■ **Task instructions**: Say how many lines in the records contain "Delivery". The reply must consist of the number alone.

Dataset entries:
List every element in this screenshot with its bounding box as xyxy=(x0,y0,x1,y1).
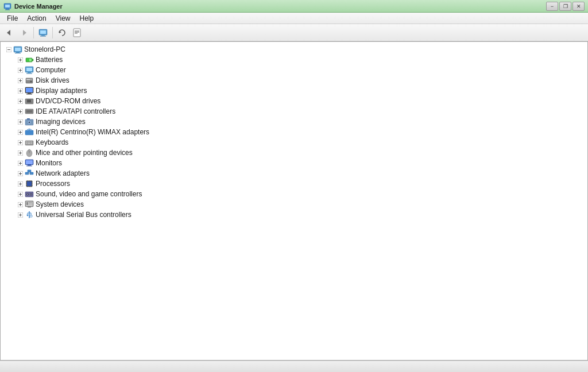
svg-rect-81 xyxy=(26,143,27,144)
svg-rect-58 xyxy=(25,109,33,114)
mice-icon xyxy=(25,148,34,157)
svg-rect-3 xyxy=(5,9,10,10)
svg-rect-53 xyxy=(27,100,31,103)
imaging-icon xyxy=(25,117,34,126)
tree-item-processors[interactable]: Processors xyxy=(14,179,587,189)
tree-item-network[interactable]: Network adapters xyxy=(14,168,587,179)
processors-label: Processors xyxy=(36,180,70,188)
svg-rect-77 xyxy=(26,142,27,143)
svg-rect-27 xyxy=(26,59,29,61)
svg-rect-25 xyxy=(32,59,33,61)
svg-rect-7 xyxy=(40,30,46,34)
root-label: Stonelord-PC xyxy=(24,45,65,53)
menu-view[interactable]: View xyxy=(51,13,75,24)
processors-icon xyxy=(25,179,34,188)
refresh-button[interactable] xyxy=(55,26,69,40)
close-button[interactable]: ✕ xyxy=(572,2,585,11)
computer-icon xyxy=(38,28,48,37)
back-button[interactable] xyxy=(2,26,16,40)
svg-point-40 xyxy=(30,81,32,83)
mice-expander[interactable] xyxy=(16,148,25,157)
tree-item-display[interactable]: Display adapters xyxy=(14,86,587,96)
tree-children: Batteries xyxy=(3,55,587,220)
tree-item-keyboards[interactable]: Keyboards xyxy=(14,137,587,148)
svg-rect-32 xyxy=(26,68,32,71)
tree-item-ide[interactable]: IDE ATA/ATAPI controllers xyxy=(14,106,587,117)
minimize-button[interactable]: − xyxy=(546,2,558,11)
tree-item-system[interactable]: System devices xyxy=(14,199,587,210)
system-expander[interactable] xyxy=(16,200,25,209)
tree-item-monitors[interactable]: Monitors xyxy=(14,158,587,168)
computer-label: Computer xyxy=(36,66,66,74)
keyboards-expander[interactable] xyxy=(16,138,25,147)
svg-rect-9 xyxy=(40,36,46,36)
app-icon xyxy=(3,2,11,10)
svg-rect-20 xyxy=(15,53,21,53)
sound-expander[interactable] xyxy=(16,189,25,199)
menu-help[interactable]: Help xyxy=(75,13,99,24)
svg-point-67 xyxy=(29,122,30,123)
network-icon xyxy=(25,169,34,178)
computer-button[interactable] xyxy=(36,26,50,40)
tree-item-disk[interactable]: Disk drives xyxy=(14,75,587,86)
processors-expander[interactable] xyxy=(16,179,25,188)
disk-expander[interactable] xyxy=(16,76,25,85)
system-label: System devices xyxy=(36,200,84,208)
tree-item-batteries[interactable]: Batteries xyxy=(14,55,587,65)
svg-rect-19 xyxy=(16,52,20,53)
svg-rect-71 xyxy=(25,130,33,135)
tree-item-wimax[interactable]: Intel(R) Centrino(R) WiMAX adapters xyxy=(14,127,587,137)
usb-label: Universal Serial Bus controllers xyxy=(36,211,131,219)
root-icon xyxy=(13,45,22,54)
restore-button[interactable]: ❐ xyxy=(559,2,571,11)
svg-rect-146 xyxy=(30,215,32,217)
properties-icon xyxy=(72,28,82,37)
display-expander[interactable] xyxy=(16,86,25,95)
svg-rect-80 xyxy=(31,142,32,143)
monitors-expander[interactable] xyxy=(16,158,25,168)
tree-item-dvd[interactable]: DVD/CD-ROM drives xyxy=(14,96,587,106)
properties-button[interactable] xyxy=(70,26,84,40)
wimax-expander[interactable] xyxy=(16,127,25,137)
ide-label: IDE ATA/ATAPI controllers xyxy=(36,107,115,115)
keyboards-icon xyxy=(25,138,34,147)
sound-icon xyxy=(25,189,34,199)
svg-rect-11 xyxy=(74,29,80,37)
ide-expander[interactable] xyxy=(16,107,25,116)
tree-view[interactable]: Stonelord-PC xyxy=(1,42,587,360)
disk-label: Disk drives xyxy=(36,76,69,84)
root-expander[interactable] xyxy=(4,45,13,54)
toolbar-separator-1 xyxy=(33,27,34,38)
forward-icon xyxy=(20,28,29,37)
forward-button[interactable] xyxy=(17,26,31,40)
tree-item-root[interactable]: Stonelord-PC xyxy=(3,44,587,55)
dvd-label: DVD/CD-ROM drives xyxy=(36,97,100,105)
monitors-label: Monitors xyxy=(36,159,62,167)
menu-file[interactable]: File xyxy=(2,13,22,24)
tree-item-computer[interactable]: Computer xyxy=(14,65,587,75)
svg-point-130 xyxy=(30,194,32,195)
svg-rect-78 xyxy=(28,142,29,143)
svg-rect-18 xyxy=(15,48,21,51)
usb-icon xyxy=(25,210,34,219)
svg-point-54 xyxy=(31,102,32,103)
computer-expander[interactable] xyxy=(16,65,25,75)
wimax-label: Intel(R) Centrino(R) WiMAX adapters xyxy=(36,128,149,136)
tree-item-imaging[interactable]: Imaging devices xyxy=(14,117,587,127)
title-bar: Device Manager − ❐ ✕ xyxy=(0,0,588,13)
svg-rect-2 xyxy=(6,9,9,10)
svg-rect-41 xyxy=(26,79,30,80)
menu-action[interactable]: Action xyxy=(22,13,51,24)
tree-item-usb[interactable]: Universal Serial Bus controllers xyxy=(14,210,587,220)
batteries-expander[interactable] xyxy=(16,55,25,64)
svg-rect-8 xyxy=(41,35,45,36)
usb-expander[interactable] xyxy=(16,210,25,219)
dvd-expander[interactable] xyxy=(16,96,25,106)
svg-point-89 xyxy=(29,149,30,152)
tree-item-sound[interactable]: Sound, video and game controllers xyxy=(14,189,587,199)
batteries-icon xyxy=(25,55,34,64)
tree-item-mice[interactable]: Mice and other pointing devices xyxy=(14,148,587,158)
svg-rect-65 xyxy=(27,118,30,120)
imaging-expander[interactable] xyxy=(16,117,25,126)
network-expander[interactable] xyxy=(16,169,25,178)
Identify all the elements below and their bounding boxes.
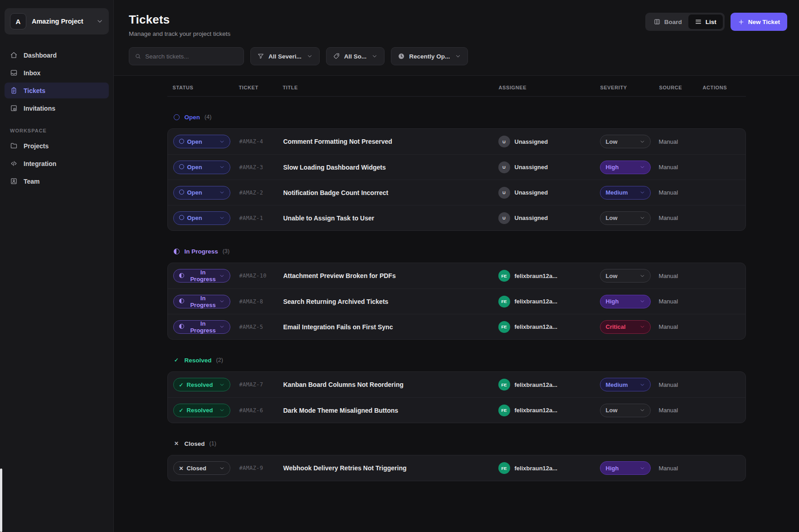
status-select[interactable]: In Progress (173, 295, 230, 308)
status-select[interactable]: In Progress (173, 269, 230, 283)
severity-select[interactable]: High (600, 295, 651, 308)
ticket-row[interactable]: In Progress #AMAZ-8 Search Returning Arc… (168, 288, 745, 314)
sidebar-item-projects[interactable]: Projects (5, 138, 109, 154)
ticket-title: Email Integration Fails on First Sync (283, 323, 498, 331)
status-icon (173, 248, 180, 255)
chevron-down-icon (639, 407, 645, 413)
ticket-row[interactable]: Open #AMAZ-2 Notification Badge Count In… (168, 180, 745, 205)
ticket-row[interactable]: ✕ Closed #AMAZ-9 Webhook Delivery Retrie… (168, 455, 745, 481)
status-select[interactable]: ✓ Resolved (173, 404, 230, 417)
status-select[interactable]: Open (173, 186, 230, 200)
ticket-row[interactable]: Open #AMAZ-1 Unable to Assign Task to Us… (168, 205, 745, 230)
chevron-down-icon (219, 298, 225, 304)
ticket-id: #AMAZ-1 (239, 215, 283, 221)
severity-label: Low (606, 407, 618, 414)
ticket-row[interactable]: Open #AMAZ-3 Slow Loading Dashboard Widg… (168, 154, 745, 180)
chevron-down-icon (639, 273, 645, 279)
sidebar-item-team[interactable]: Team (5, 173, 109, 189)
ticket-id: #AMAZ-3 (239, 164, 283, 171)
sidebar-item-inbox[interactable]: Inbox (5, 65, 109, 81)
severity-select[interactable]: Low (600, 404, 651, 417)
severity-select[interactable]: Medium (600, 378, 651, 391)
group-count: (2) (216, 357, 223, 363)
search-box (129, 47, 244, 65)
ticket-row[interactable]: Open #AMAZ-4 Comment Formatting Not Pres… (168, 129, 745, 154)
ticket-source: Manual (659, 215, 702, 221)
group-header: Open (4) (167, 112, 746, 122)
ticket-source: Manual (659, 298, 702, 305)
group-card: ✕ Closed #AMAZ-9 Webhook Delivery Retrie… (167, 455, 746, 481)
sidebar-item-tickets[interactable]: Tickets (5, 83, 109, 98)
assignee-avatar: U (498, 212, 510, 224)
filters-bar: All Severi... All So... Recently Op... (114, 37, 799, 75)
board-view-button[interactable]: Board (647, 15, 688, 29)
status-label: Open (187, 189, 202, 196)
sidebar-item-invitations[interactable]: Invitations (5, 100, 109, 116)
assignee-cell: U Unassigned (498, 212, 600, 224)
ticket-row[interactable]: ✓ Resolved #AMAZ-7 Kanban Board Columns … (168, 372, 745, 397)
ticket-source: Manual (659, 189, 702, 196)
chevron-down-icon (371, 53, 378, 59)
chevron-down-icon (219, 407, 225, 413)
sidebar-item-integration[interactable]: Integration (5, 156, 109, 171)
ticket-row[interactable]: ✓ Resolved #AMAZ-6 Dark Mode Theme Misal… (168, 397, 745, 423)
assignee-name: felixbraun12a... (515, 407, 558, 414)
severity-select[interactable]: Critical (600, 320, 651, 334)
severity-select[interactable]: Medium (600, 186, 651, 200)
list-view-button[interactable]: List (688, 15, 723, 29)
status-select[interactable]: ✕ Closed (173, 461, 230, 475)
sort-filter[interactable]: Recently Op... (391, 47, 468, 65)
severity-label: Medium (606, 381, 628, 388)
severity-select[interactable]: Low (600, 269, 651, 283)
status-select[interactable]: In Progress (173, 320, 230, 334)
page-header: Tickets Manage and track your project ti… (114, 0, 799, 37)
status-icon (179, 273, 184, 279)
sidebar-nav: DashboardInboxTicketsInvitations (5, 47, 109, 116)
assignee-cell: FE felixbraun12a... (498, 270, 600, 282)
plus-icon (738, 19, 745, 25)
sidebar: A Amazing Project DashboardInboxTicketsI… (0, 0, 114, 532)
severity-select[interactable]: High (600, 161, 651, 174)
project-name: Amazing Project (32, 18, 91, 25)
sidebar-item-dashboard[interactable]: Dashboard (5, 47, 109, 63)
ticket-row[interactable]: In Progress #AMAZ-10 Attachment Preview … (168, 263, 745, 288)
ticket-source: Manual (659, 273, 702, 279)
assignee-cell: FE felixbraun12a... (498, 379, 600, 390)
tag-icon (333, 53, 340, 60)
status-icon (173, 114, 180, 121)
status-select[interactable]: Open (173, 161, 230, 174)
ticket-title: Unable to Assign Task to User (283, 215, 498, 222)
group-header: ✕ Closed (1) (167, 439, 746, 449)
group-count: (4) (205, 114, 211, 120)
group-header: ✓ Resolved (2) (167, 355, 746, 365)
chevron-down-icon (639, 190, 645, 195)
status-icon: ✕ (179, 465, 184, 472)
column-header-severity: Severity (600, 85, 659, 90)
status-select[interactable]: Open (173, 135, 230, 148)
status-icon (179, 298, 184, 305)
list-icon (695, 18, 702, 25)
severity-filter[interactable]: All Severi... (250, 47, 320, 65)
severity-select[interactable]: Low (600, 211, 651, 225)
search-icon (135, 53, 141, 60)
status-label: Open (187, 138, 202, 145)
severity-select[interactable]: High (600, 461, 651, 475)
scrollbar-thumb[interactable] (0, 469, 2, 532)
assignee-avatar: FE (498, 270, 510, 282)
new-ticket-button[interactable]: New Ticket (731, 13, 787, 31)
severity-select[interactable]: Low (600, 135, 651, 148)
status-select[interactable]: Open (173, 211, 230, 225)
project-switcher[interactable]: A Amazing Project (5, 8, 109, 34)
status-select[interactable]: ✓ Resolved (173, 378, 230, 391)
ticket-title: Kanban Board Columns Not Reordering (283, 381, 498, 388)
severity-label: Medium (606, 189, 628, 196)
column-header-ticket: Ticket (239, 85, 283, 90)
ticket-id: #AMAZ-5 (239, 324, 283, 330)
ticket-source: Manual (659, 407, 702, 414)
ticket-row[interactable]: In Progress #AMAZ-5 Email Integration Fa… (168, 314, 745, 339)
search-input[interactable] (145, 53, 238, 60)
sidebar-item-label: Projects (24, 142, 49, 150)
source-filter[interactable]: All So... (326, 47, 385, 65)
ticket-id: #AMAZ-6 (239, 407, 283, 414)
assignee-cell: U Unassigned (498, 136, 600, 147)
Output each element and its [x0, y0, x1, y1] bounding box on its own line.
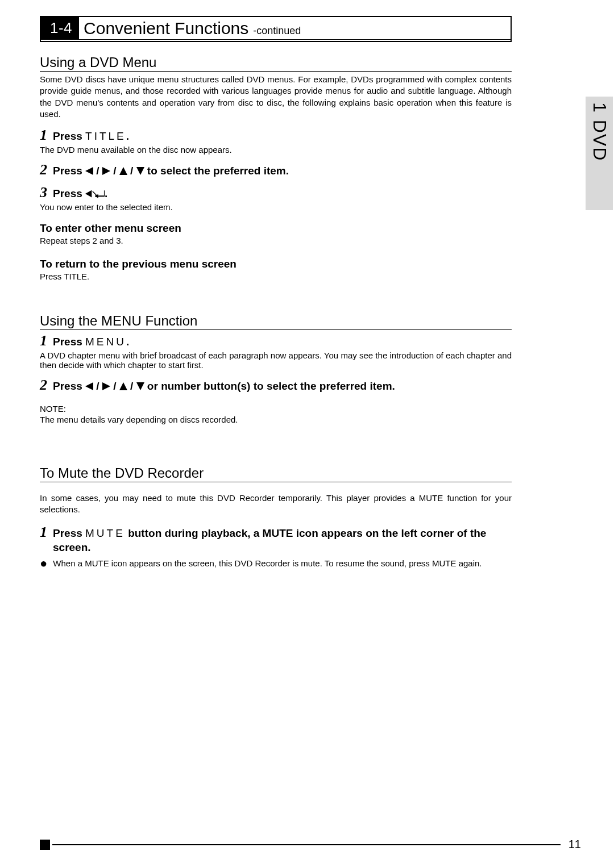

■ **Answer section**: 2